De ce sauvetage, Noé, cette fois, se sauve à la nage
Pris de surmenage…
Abandonne ces broutilles et laisse causer, coasser, cocotter, ces clameurs poétiques contre ceux qui nous calment à coups de politique, de jugements dominants.
Remplacer pour partager,
Leurs conclusions pulsionnelles,
A la loi du plus puissant, du plus ignare, plus innocent, tumeur…

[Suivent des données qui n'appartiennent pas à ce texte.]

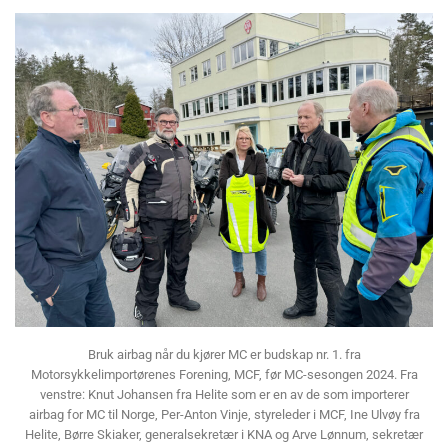
Bruk airbag når du kjører MC er budskap nr. 1. fra
Motorsykkelimportørenes Forening, MCF, før MC-sesongen 2024. Fra
venstre: Knut Johansen fra Helite som er en av de som importerer
airbag for MC til Norge, Per-Anton Vinje, styreleder i MCF, Ine Ulvøy fra
Helite, Børre Skiaker, generalsekretær i KNA og Arve Lønnum, sekretær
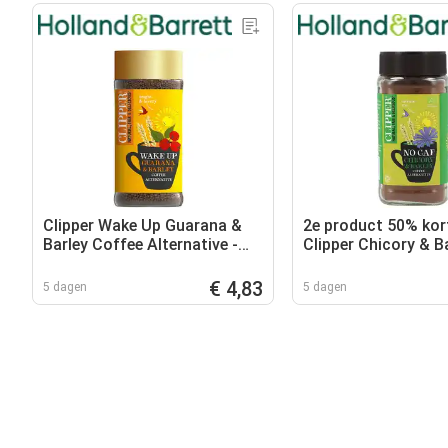
Clipper Wake Up Guarana &
2e product 50% kort
Barley Coffee Alternative -
Clipper Chicory & B
125g
Coffee Alternative 
€ 4,83
5 dagen
5 dagen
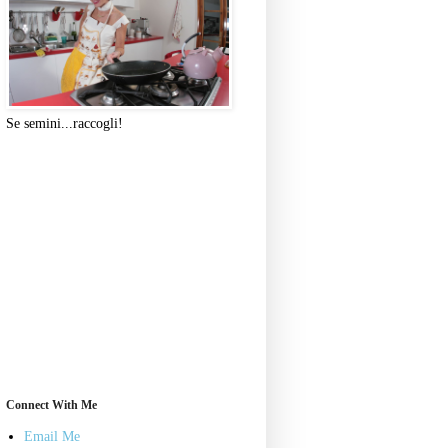
Se semini...raccogli!
Connect With Me
Email Me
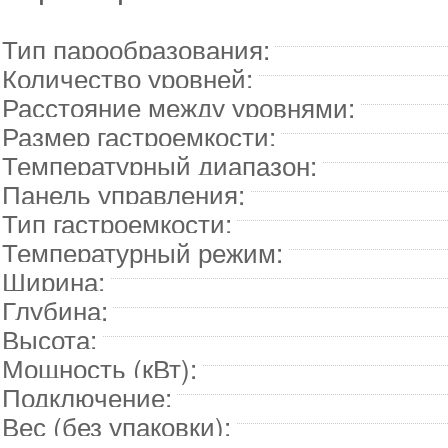
Тип парообразования:
Количество уровней:
Расстояние между уровнями:
Размер гастроемкости:
Температурный диапазон:
Панель управления:
Тип гастроемкости:
Температурный режим:
Ширина:
Глубина:
Высота:
Мощность (кВт):
Подключение:
Вес (без упаковки):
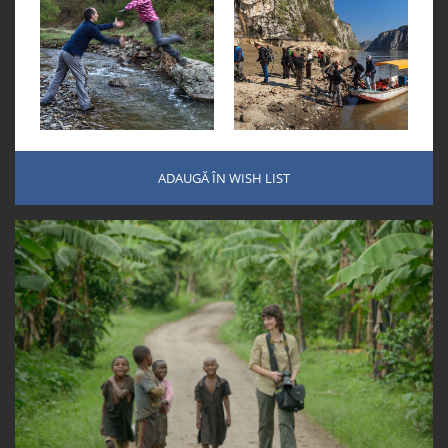
ADAUGĂ ÎN WISH LIST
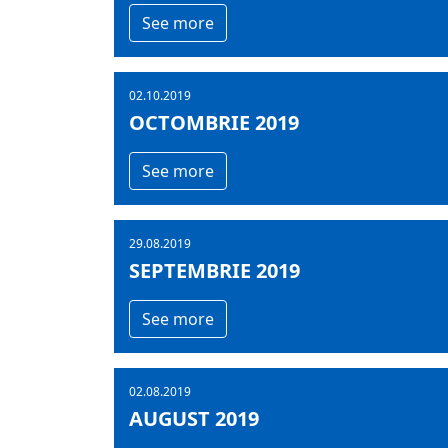
See more
02.10.2019
OCTOMBRIE 2019
See more
29.08.2019
SEPTEMBRIE 2019
See more
02.08.2019
AUGUST 2019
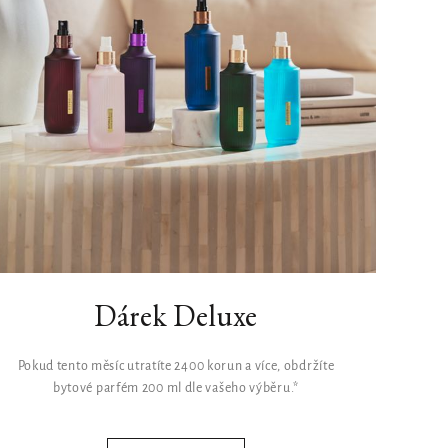
Dárek Deluxe
Pokud tento měsíc utratíte 2400 korun a více, obdržíte
bytové parfém 200 ml dle vašeho výběru.*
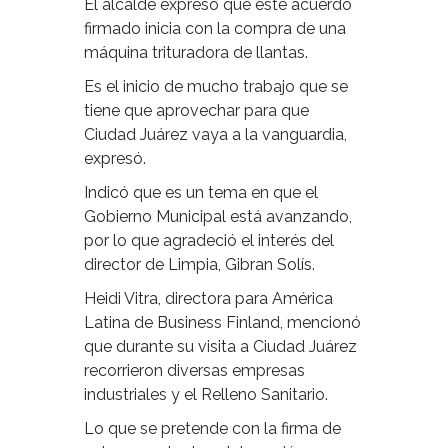
El alcalde expresó que este acuerdo
firmado inicia con la compra de una
máquina trituradora de llantas.
Es el inicio de mucho trabajo que se
tiene que aprovechar para que
Ciudad Juárez vaya a la vanguardia,
expresó.
Indicó que es un tema en que el
Gobierno Municipal está avanzando,
por lo que agradeció el interés del
director de Limpia, Gibran Solís.
Heidi Vitra, directora para América
Latina de Business Finland, mencionó
que durante su visita a Ciudad Juárez
recorrieron diversas empresas
industriales y el Relleno Sanitario.
Lo que se pretende con la firma de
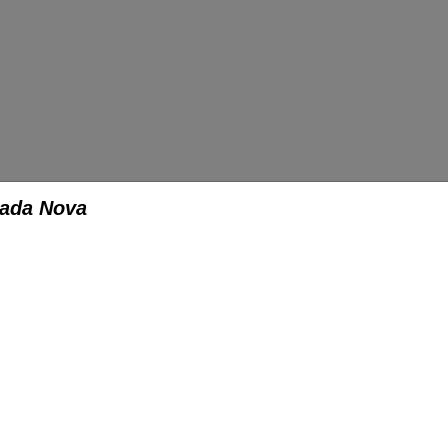
sada Nova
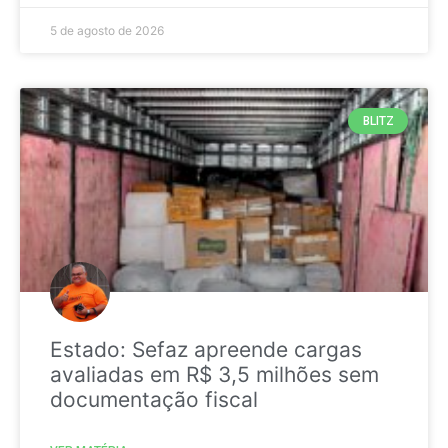
5 de agosto de 2026
BLITZ
Estado: Sefaz apreende cargas
avaliadas em R$ 3,5 milhões sem
documentação fiscal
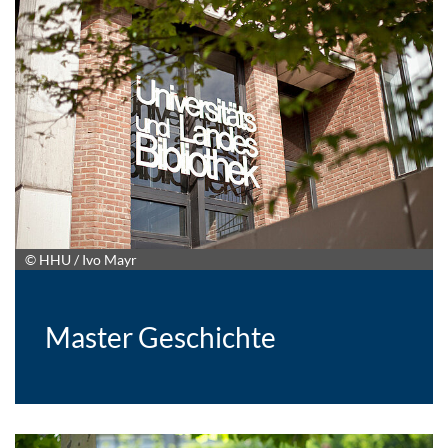
© HHU / Ivo Mayr
Master Geschichte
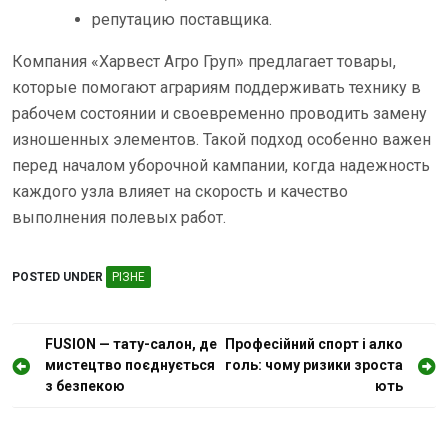
репутацию поставщика.
Компания «Харвест Агро Груп» предлагает товары,
которые помогают аграриям поддерживать технику в
рабочем состоянии и своевременно проводить замену
изношенных элементов. Такой подход особенно важен
перед началом уборочной кампании, когда надежность
каждого узла влияет на скорость и качество
выполнения полевых работ.
POSTED UNDER
РІЗНЕ
Н
FUSION — тату-салон, де
Професійний спорт і алко
мистецтво поєднується
голь: чому ризики зроста
а
з безпекою
ють
в
і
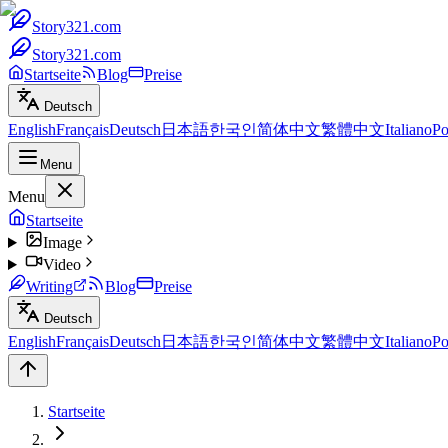
Story321.com
Story321.com
Startseite
Blog
Preise
Deutsch
English
Français
Deutsch
日本語
한국인
简体中文
繁體中文
Italiano
Po
Menu
Menu
Startseite
Image
Video
Writing
Blog
Preise
Deutsch
English
Français
Deutsch
日本語
한국인
简体中文
繁體中文
Italiano
Po
Startseite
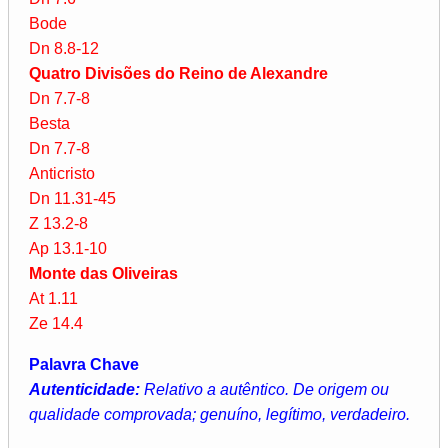
Bode
Dn 8.8-12
Quatro Divisões do Reino de Alexandre
Dn 7.7-8
Besta
Dn 7.7-8
Anticristo
Dn 11.31-45
Z 13.2-8
Ap 13.1-10
Monte das Oliveiras
At 1.11
Ze 14.4
Palavra Chave
Autenticidade:
Relativo a autêntico. De origem ou
qualidade comprovada; genuíno, legítimo, verdadeiro.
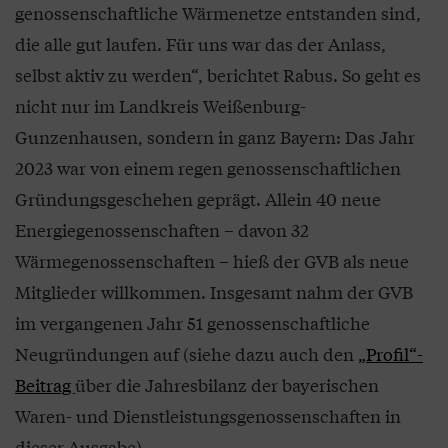
genossenschaftliche Wärmenetze entstanden sind,
die alle gut laufen. Für uns war das der Anlass,
selbst aktiv zu werden“, berichtet Rabus. So geht es
nicht nur im Landkreis Weißenburg-
Gunzenhausen, sondern in ganz Bayern: Das Jahr
2023 war von einem regen genossenschaftlichen
Gründungsgeschehen geprägt. Allein 40 neue
Energiegenossenschaften – davon 32
Wärmegenossenschaften – hieß der GVB als neue
Mitglieder willkommen. Insgesamt nahm der GVB
im vergangenen Jahr 51 genossenschaftliche
Neugründungen auf (siehe dazu auch den
„Profil“-
Beitrag
über die Jahresbilanz der bayerischen
Waren- und Dienstleistungsgenossenschaften in
dieser Ausgabe).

Le renard ruse en pointillé quelques rimes désaccordées qui poussent à l’écoeurement du safari. Retour au sauvage
Pour écouler ses artifices,
Déployer ces ailes, en toute anarchie auto-gérée, ordonnée,
Mon dodo s’dandine pour tout donner, pas pour dominer,
Pour danser, divaguer,
Sans le moindre dédain,
Pour qu’le moineau ou même le dindon, et même le dada,
S’en donnent à cœur joie.
Le triton pour se sortir de ce traquenard, trinque alors avec toi, et tous ses « soi », sans contrainte ni modération
Avec l’éther pour éternité
Et le pardon pour unique raison, unique saison. Cessons ces cisailles sanguinolentes qui, sans cesse, s’insensibilisent.